Puis il y a cette narration éclatée, ces sous-intrigues un peu inutiles qui essayent d'imbriquer la petite histoire dans la grande, mais ça ne fonctionne pas plus que ça, on s'y perd et l'émotion avec. On sent également beaucoup le manque de budget, mais là où la créativité et l'originalité pourraient compenser, il n'en est rien.


Pour servir de béquille à cette mise en scène anodine, il y a la musique, anodine elle aussi et pourtant constante. Il y a également la photographie avec ses couleurs plutôt vives, et cette lumière tout aussi banale que le reste. Les transitions vers les flashbacks sont presque vulgaires (on change de format pour passer vers le carré), heureusement que le grain de l'image signifiant ce retour dans le passé est esthétiquement intéressant (et il faut le dire vite).
Par ailleurs, ce passage vers un autre format n'est pas instantané, il est volontairement montré. Ce choix s'accompagne par d'autres choix allant dans le même sens : les photos de gens évoqués dans les dialogues sont montrées directement sur un fond noir, on brise le quatrième mur afin de mettre le nez du spectateur devant la véritable histoire des afro-américains durant cette guerre. Alors, Spike Lee name drop, il faut absolument parler de CE héros de guerre afro-américain oublié, alors allons-y, mettons sa photo. Sauf que, évidemment, ça sort du film, on sent le discours militant attendu au tournant, c'est factice. Le discours devient intéressant et subversif (ce qui est bien trop rare dans ce film) lors de la scène où les Vietnamiens communistes font de la propagande à la radio pour faire comprendre que les afro-américains sont envoyés à la guerre comme de la chair à canon.

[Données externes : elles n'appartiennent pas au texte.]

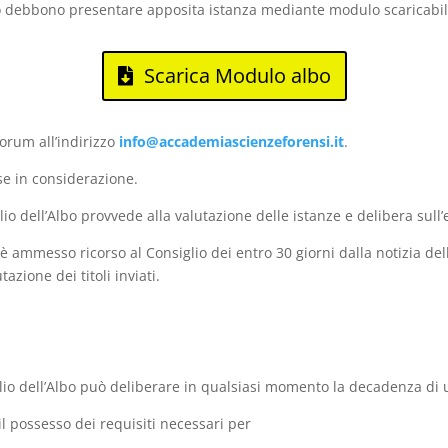
o debbono presentare apposita istanza mediante modulo scaricabil
Scarica Modulo albo
orum all’indirizzo
info@accademiascienzeforensi.it
.
 in considerazione.
io dell’Albo provvede alla valutazione delle istanze e delibera sul
 ammesso ricorso al Consiglio dei entro 30 giorni dalla notizia del
azione dei titoli inviati.
io dell’Albo può deliberare in qualsiasi momento la decadenza di un 
l possesso dei requisiti necessari per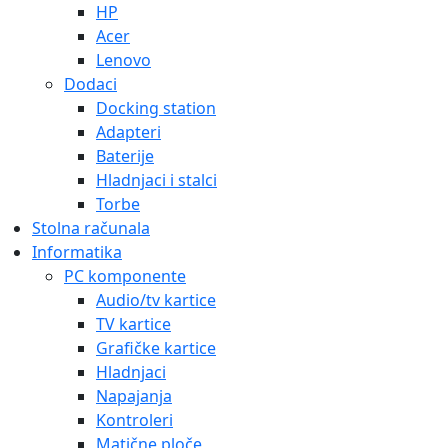
HP
Acer
Lenovo
Dodaci
Docking station
Adapteri
Baterije
Hladnjaci i stalci
Torbe
Stolna računala
Informatika
PC komponente
Audio/tv kartice
TV kartice
Grafičke kartice
Hladnjaci
Napajanja
Kontroleri
Matične ploče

Ce discours qui d'ailleurs se moque de son personnage noir qui dit fièrement voter Trump est tellement facile. Loin de moi l'idée de défendre Trump, mais si les afro-américains ne votent pas pour lui (et c'est bel et bien le cas à environ 80-90% je crois), ils votent bien pour les démocrates, non ? Sauf que les démocrates, et presque d'avantage que les républicains, mènent une politique économique qui écrase ces mêmes afro-américains déjà très précaires. Les démocrates alors plient le genou, se repentent de crimes horribles qu'ils n'ont pas commis (l'esclavage), et finissent par laisser les afro-américains se tuer entre eux dans des quartiers extrêmement pauvres car ils s'en foutent. Racheter sa conscience de bourgeois pour pas cher. Alors je suis désolé de parler politique ici, mais le film y invite évidemment (suffit de voir la toute fin qui montre le mouvement Black Lives Matter de nos jours), sauf que ce dernier n'a en lui aucune puissance car il n'est (quasiment) en rien subversif, il ne fera bouger aucune ligne.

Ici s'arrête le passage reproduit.